I don't want to describe why we are still using such an outdated system :-) 
but we will move to Gentoo with a current 2.6.x kernel and reiser4 soon. I 
just wanted to know if this will eliminate the problem once and for all - at 
least in theory - because of the new concepts in reiser4 (atomic 
transactions).  

--

Christian Mayrhuber wrote:
> I'd suggest to do the following for pull the plug scenarios on productive
> systems with reiserfs:

> 1) Disable write caching for ide drives with "hdparm -W 0 /dev/hdX"
>    This is the most important thing to do.

Will this really help to protect against partially written sectors and from 
there resulting read-errors (If a disk loses power while writing a sector the 
CRC-Check will fail and the disk reports an read-error that's not caused by a 
real hardware defect)? Changing the write cache strategy just "moves" the 
problem "in time" - maybe the propability that something happens is lower, 
because the amount of data that gets written at a certain point of time is 
smaller. 

> 4) If you want to prevent data corruption and not just filesystem
>    corruption, use a recent 2.6.x kernel which incoporates Chris Mason's
>    data logging patches.
>    Alternatively you could use a newer SuSE which has the data logging
>    patches in the 2.4 kernel series, too. Maybe the installation of a
>    a newer 2.4.x kernel rpm from ftp.suse.com will work for you.

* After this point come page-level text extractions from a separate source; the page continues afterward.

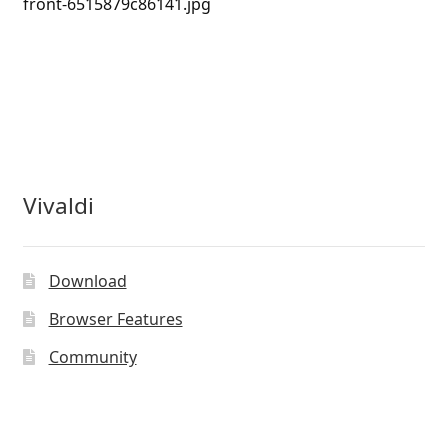
front-6515879c86141.jpg
Vivaldi
Download
Browser Features
Community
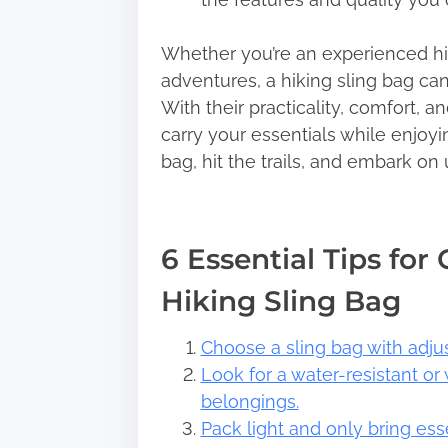
Whether you’re an experienced hik
adventures, a hiking sling bag can
With their practicality, comfort, a
carry your essentials while enjoyi
bag, hit the trails, and embark on
6 Essential Tips for
Hiking Sling Bag
Choose a sling bag with adjust
Look for a water-resistant or
belongings.
Pack light and only bring ess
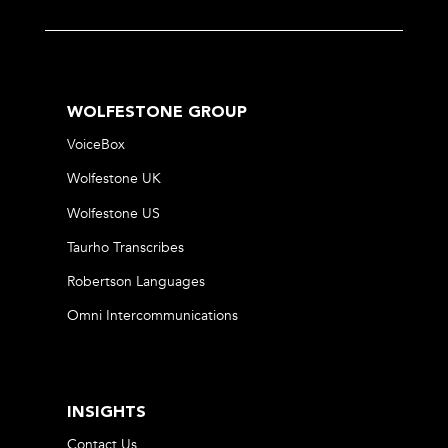
WOLFESTONE GROUP
VoiceBox
Wolfestone UK
Wolfestone US
Taurho Transcribes
Robertson Languages
Omni Intercommunications
INSIGHTS
Contact Us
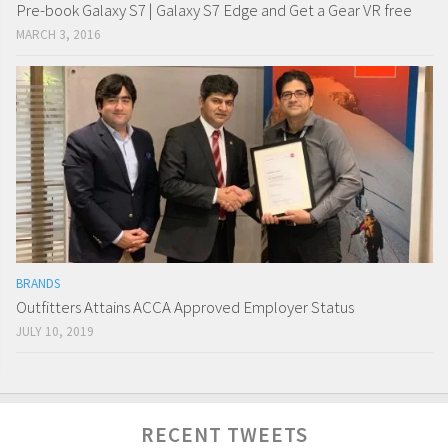
Pre-book Galaxy S7 | Galaxy S7 Edge and Get a Gear VR free
MARCH 3, 2016
BRANDS
Outfitters Attains ACCA Approved Employer Status
JULY 10, 2019
RECENT TWEETS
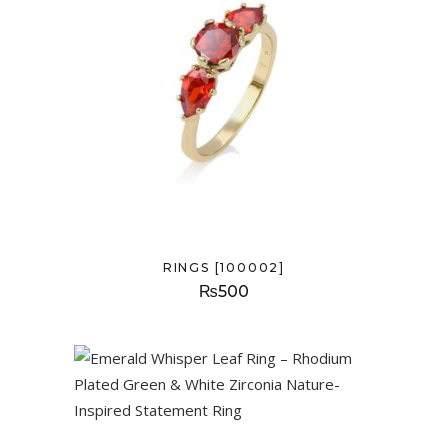
RINGS [100002]
₨
500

> As reiser4 is atomic in it's operations it should protect your data even 
more 
> than ext3/reiserfs with the data=journal mount option, unless you don't have
> write cache for ide drives enabled. Reiser4 is still beta.

I am not concerned about the current beta quality, we will migrate early next 
year and someday the bugs will be fixed. Updating a SuSE system is quite a 
pain I experienced (without reinstalling), it will be easier with Gentoo to 
keep a reasonable current system.

> Since 2.6.9 the write barrier patches are in the kernel. These should
> protect better from data loss with disks that have write caching enabled.
> The only two filesystems supporting write barrier are ext3 with the mount
> option "barrier=1" and reiserfs with the mount option "barrier=flush".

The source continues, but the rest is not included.